De acordo com o engenheiro e presidente da Fisenge, Roberto Freire, este é mais um ataque em face do desmonte do Estado brasileiro. “Desde 2016, o Brasil vive um processo de reformas neoliberais, como a Reforma Trabalhista e Previdenciária que desregulam o mundo do trabalho. A chamada flexibilização nada mais é do que precarização dos direitos e favorecimento ao lucro das grandes corporações”, afirmou. Ainda de acordo com o engenheiro, a Lei 4950-A/1966 foi fruto não apenas da necessidade de combate à atuação irregular dos indivíduos sem formação para exercer a profissão como também consequência de muito empenho e mobilização das entidades de engenheiros. “A luta pela regulamentação foi longa e trabalhosa e exigiu muita argumentação e capacidade de convencimento para transformar em norma os desejos dos engenheiros e de suas entidades representativas. O tempo histórico exige que nós, engenheiros e engenheiras, nos mobilizemos ainda mais em defesa de nossos direitos”, reforçou, destacando que os sindicatos filiados à Fisenge estão procurando os senadores com o objetivo de argumentar contra a Medida.

No texto do “Amicus Curiae”, a Fisenge alega que “vivenciamos a tendência de expansão do mercado com a mercantilização de tudo e a adoção de reformas na regulamentação do trabalho, em países diversos, na direção da ampliação da flexibilidade do mercado de trabalho, por meio do aumento das formas contratuais (contrato temporário, por prazo determinado, terceirização, contrato de trabalho intermitente, contrato de trabalho autônomo, além do tradicional contrato por prazo indeterminado) e a justificativa da MPV nº 1040 de 29 de março de 2021 destaca o objetivo de adequar à normativa interna para que o Brasil se torne um “melhor ambiente de negócios” seguindo os parâmetros adotados pelo Doing Business este contexto de desumanização do trabalho, a ponto de se adotar “precificação” como categoria indicativa da remuneração de profissionais, importa lembrar a importante conquista no plano internacional, consenso antigo entre as Nações que integram a Organização Internacional do Trabalho, expresso em sua Constituição: o trabalho não é uma mercadoria”.

Conheça a história do Salário Mínimo Profissional 

Em 31 de março de 1964, um golpe pôs fim à democracia no Brasil e deu início a uma ditadura que, oficialmente, duraria até 1985. Uma das referências de oposição a esse regime autoritário foi o engenheiro e deputado federal Rubens Paiva.
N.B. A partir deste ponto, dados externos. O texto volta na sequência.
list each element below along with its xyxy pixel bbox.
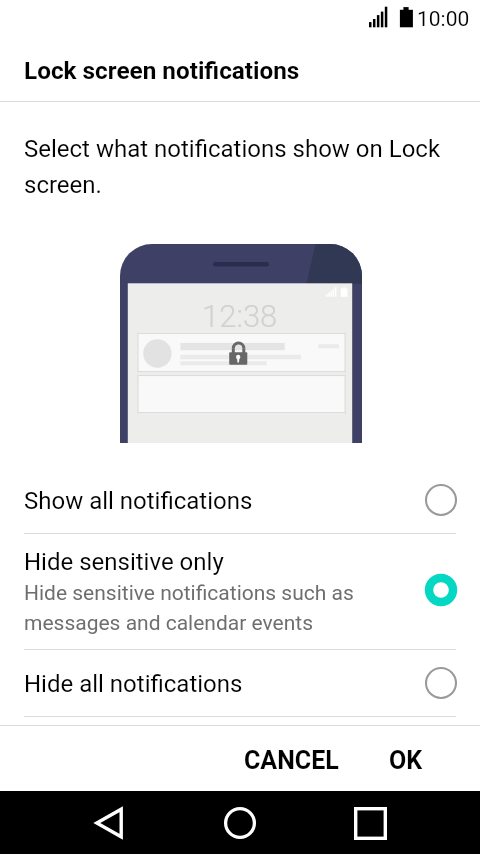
staticText: CANCEL bbox=[244, 746, 339, 775]
staticText: Lock screen notifications bbox=[24, 56, 300, 84]
button[interactable]: Recent apps bbox=[339, 792, 401, 854]
staticText: Hide all notifications bbox=[24, 670, 243, 698]
staticText: Show all notifications bbox=[24, 487, 253, 515]
button[interactable]: Back bbox=[78, 792, 140, 854]
staticText: 10:00 bbox=[417, 7, 470, 32]
button[interactable]: Hide all notifications bbox=[0, 650, 480, 716]
button[interactable]: Home bbox=[209, 792, 271, 854]
staticText: OK bbox=[389, 746, 423, 775]
staticText: Hide sensitive only bbox=[24, 548, 224, 576]
button[interactable]: Show all notifications bbox=[0, 462, 480, 533]
staticText: Hide sensitive notifications such as mes… bbox=[24, 581, 422, 636]
button[interactable]: OK bbox=[374, 732, 438, 784]
staticText: Select what notifications show on Lock s… bbox=[24, 135, 444, 199]
button[interactable]: Hide sensitive only bbox=[0, 534, 480, 649]
button[interactable]: CANCEL bbox=[228, 732, 355, 784]
staticText: 12:38 bbox=[202, 298, 278, 334]
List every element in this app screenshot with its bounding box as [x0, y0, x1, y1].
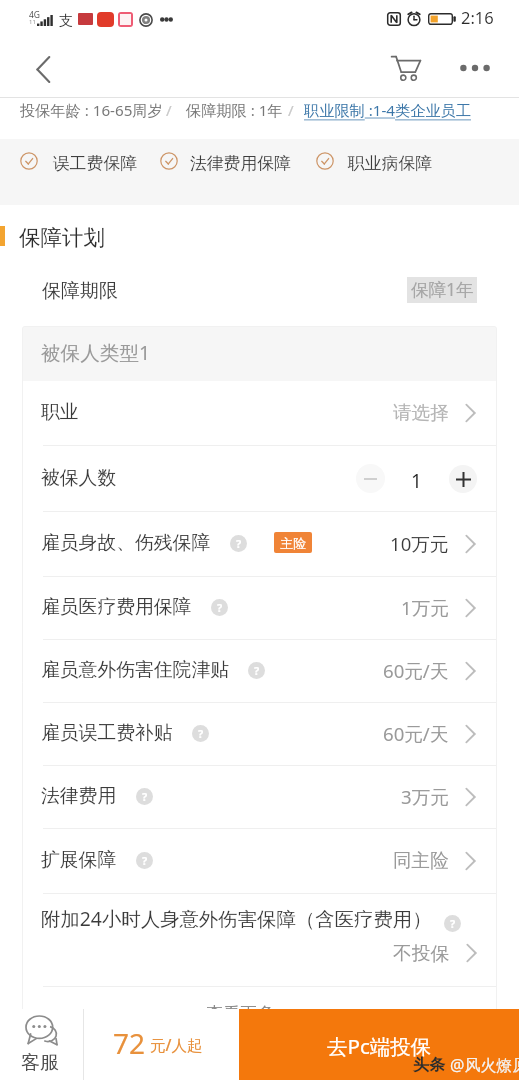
staticText: 职业病保障: [348, 153, 432, 174]
staticText: 1万元: [401, 595, 449, 620]
button[interactable]: 客服: [0, 1009, 83, 1080]
staticText: 同主险: [393, 849, 449, 872]
staticText: 头条: [413, 1055, 445, 1075]
staticText: 保障期限 : 1年: [186, 100, 283, 121]
staticText: 扩展保障: [41, 848, 117, 872]
button[interactable]: 雇员身故、伤残保障: [22, 512, 497, 577]
staticText: 附加24小时人身意外伤害保障（含医疗费用）: [41, 905, 432, 931]
staticText: 雇员医疗费用保障: [41, 595, 192, 619]
button[interactable]: 72: [84, 1009, 239, 1080]
button[interactable]: 保障期限: [42, 279, 118, 303]
staticText: 11: [29, 18, 36, 26]
button[interactable]: 去Pc端投保: [239, 1009, 519, 1080]
staticText: 60元/天: [383, 721, 449, 746]
staticText: 雇员意外伤害住院津贴: [41, 658, 229, 682]
staticText: 被保人类型1: [41, 339, 151, 366]
button[interactable]: 法律费用: [22, 766, 497, 829]
staticText: ?: [254, 663, 260, 678]
staticText: ?: [217, 600, 223, 615]
staticText: 1: [411, 468, 422, 494]
button[interactable]: 职业: [22, 381, 497, 446]
button[interactable]: 保障1年: [407, 277, 477, 303]
staticText: 60元/天: [383, 658, 449, 683]
staticText: 请选择: [393, 401, 449, 424]
staticText: 查看更多: [206, 1003, 274, 1024]
staticText: 72: [113, 1024, 146, 1062]
staticText: 法律费用: [41, 784, 117, 808]
button[interactable]: Increase: [449, 465, 477, 493]
staticText: 主险: [280, 535, 306, 551]
button[interactable]: 附加24小时人身意外伤害保障（含医疗费用）: [22, 894, 497, 987]
staticText: /: [166, 100, 172, 121]
staticText: ?: [236, 536, 242, 551]
staticText: 雇员误工费补贴: [41, 721, 173, 745]
button[interactable]: Back: [21, 47, 65, 91]
staticText: 保障计划: [19, 224, 105, 251]
button[interactable]: 雇员误工费补贴: [22, 703, 497, 766]
button[interactable]: 雇员医疗费用保障: [22, 577, 497, 640]
staticText: 元/人起: [150, 1034, 203, 1055]
staticText: ?: [142, 853, 148, 868]
button[interactable]: 查看更多: [22, 987, 497, 1039]
staticText: 法律费用保障: [190, 153, 291, 174]
staticText: 投保年龄 : 16-65周岁: [20, 100, 163, 121]
button[interactable]: 职业限制 :1-4类企业员工: [304, 100, 471, 121]
staticText: 3万元: [401, 784, 449, 809]
staticText: 2:16: [461, 6, 494, 28]
staticText: 支: [59, 12, 73, 30]
staticText: 客服: [21, 1051, 59, 1075]
button[interactable]: Decrease: [356, 464, 385, 493]
button[interactable]: Shopping cart: [384, 45, 428, 89]
staticText: 去Pc端投保: [327, 1032, 432, 1060]
staticText: 保障1年: [411, 277, 474, 301]
staticText: 4G: [29, 9, 41, 21]
staticText: 雇员身故、伤残保障: [41, 531, 211, 555]
staticText: 误工费保障: [53, 153, 137, 174]
staticText: ?: [142, 789, 148, 804]
staticText: 职业: [41, 400, 79, 424]
staticText: ?: [198, 726, 204, 741]
staticText: /: [288, 100, 294, 121]
staticText: 被保人数: [41, 466, 117, 490]
button[interactable]: 扩展保障: [22, 829, 497, 894]
button[interactable]: 雇员意外伤害住院津贴: [22, 640, 497, 703]
staticText: 不投保: [393, 942, 450, 966]
staticText: ?: [450, 916, 456, 931]
staticText: @风火燎原: [450, 1054, 519, 1076]
button[interactable]: More options: [453, 46, 497, 90]
staticText: 10万元: [390, 531, 449, 556]
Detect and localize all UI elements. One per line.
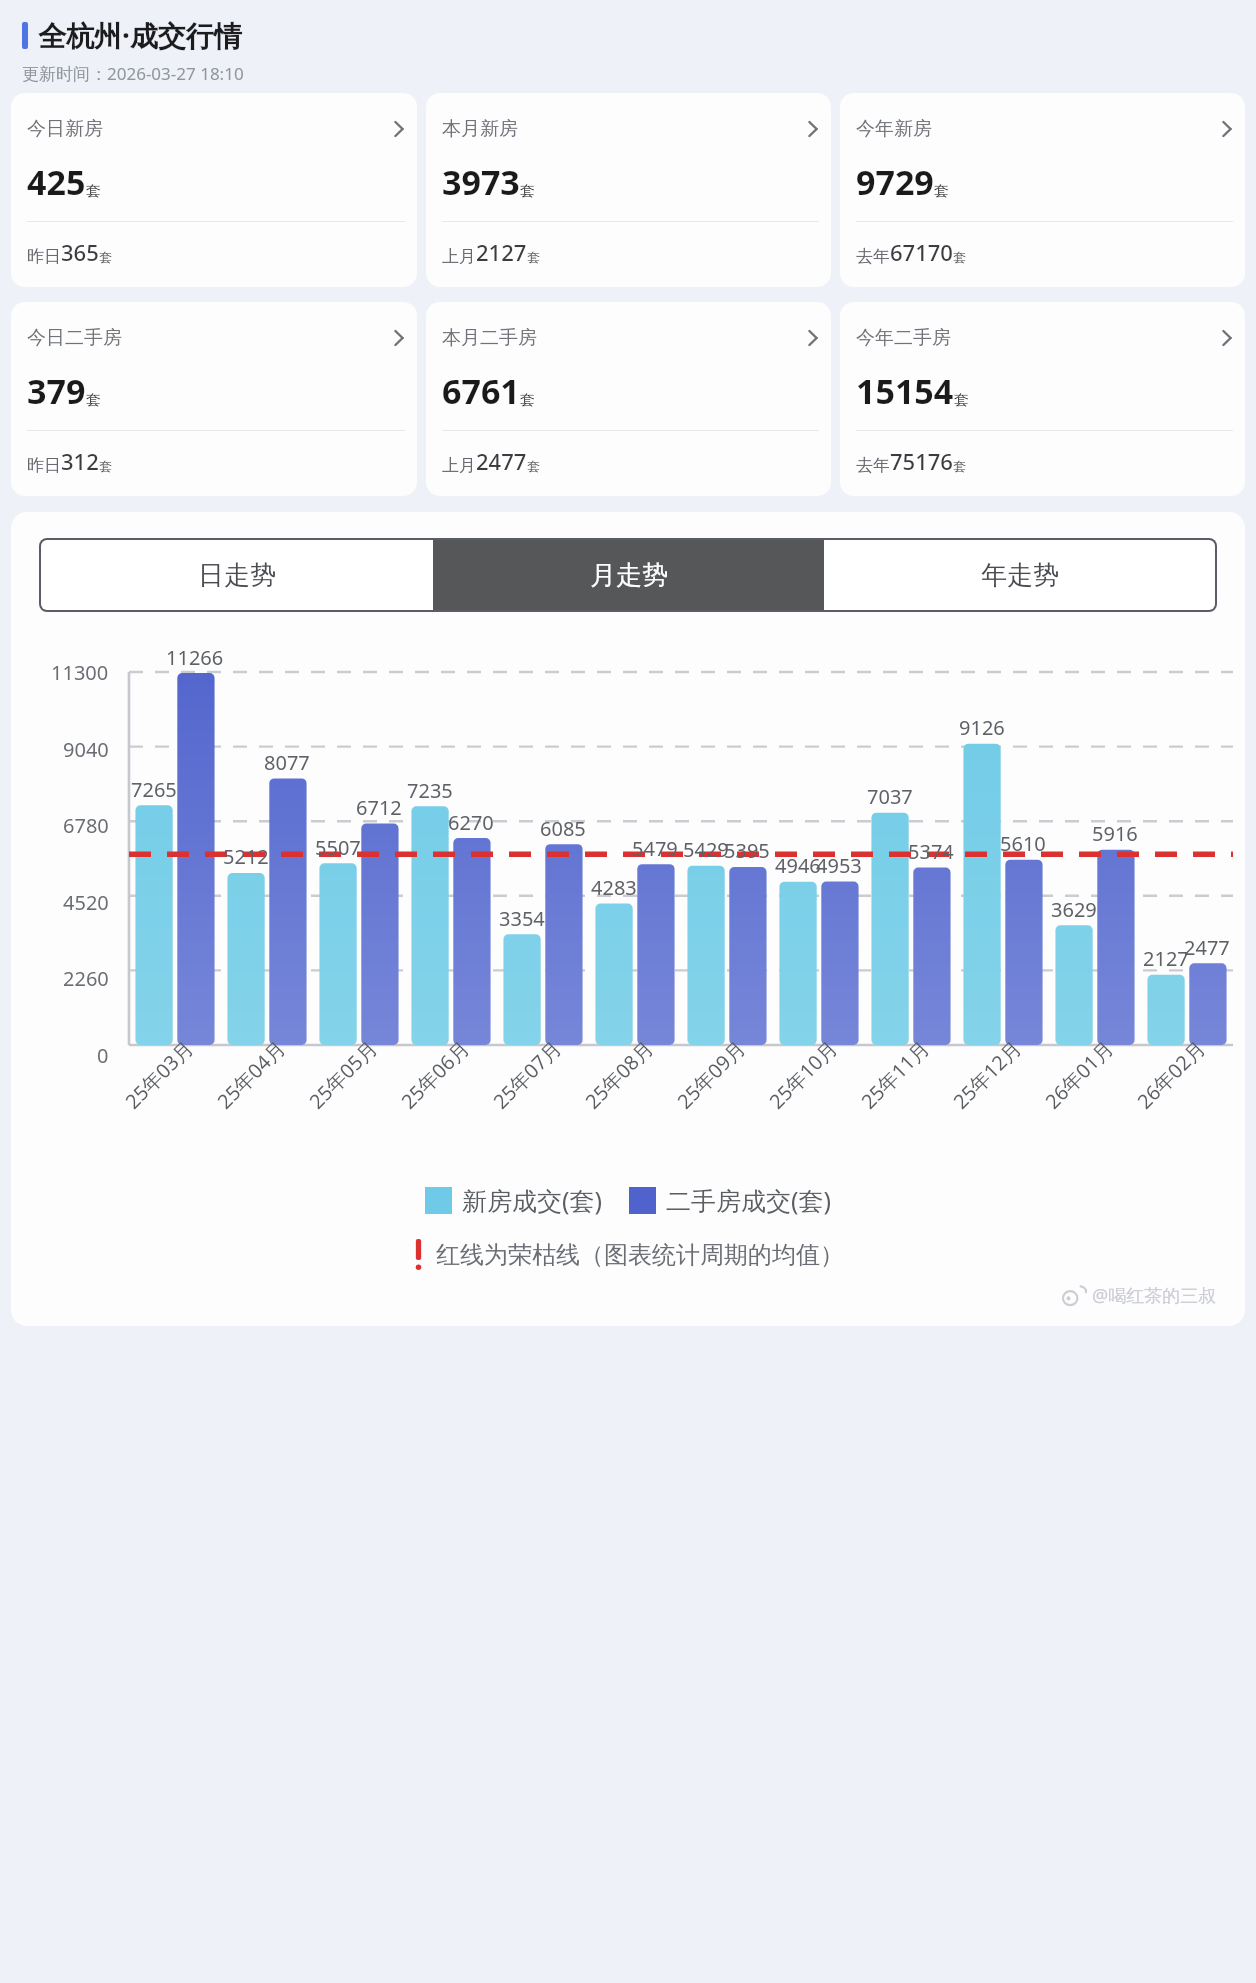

No dia 2 de abril de 1964, em um discurso histórico, ele foi corajoso. Convocou o povo a resistir ao golpe e defender a permanência do presidente João Goulart. Paiva foi preso em sua casa pelos órgãos de repressão, em 20 de janeiro de 1971. Nunca mais voltou. Seu desaparecimento é sempre lembrado quando se trata de recordar as barbaridades cometidas naquela época.

Rubens Paiva

Rubens Paiva inspirou a criação do Salário Mínimo Profissional, transformado em Lei pelo deputado federal e advogado Almino Affonso em 22 de abril de 1966. É a Lei 4.950-A/1966, fruto de intensos debates entre as entidades de engenharia e demais profissionais. A legislação diz respeito aos engenheiros, arquitetos, agrônomos, químicos e médicos veterinários. A lei garante um salário mínimo proporcional à jornada de trabalho e à duração do curso de graduação.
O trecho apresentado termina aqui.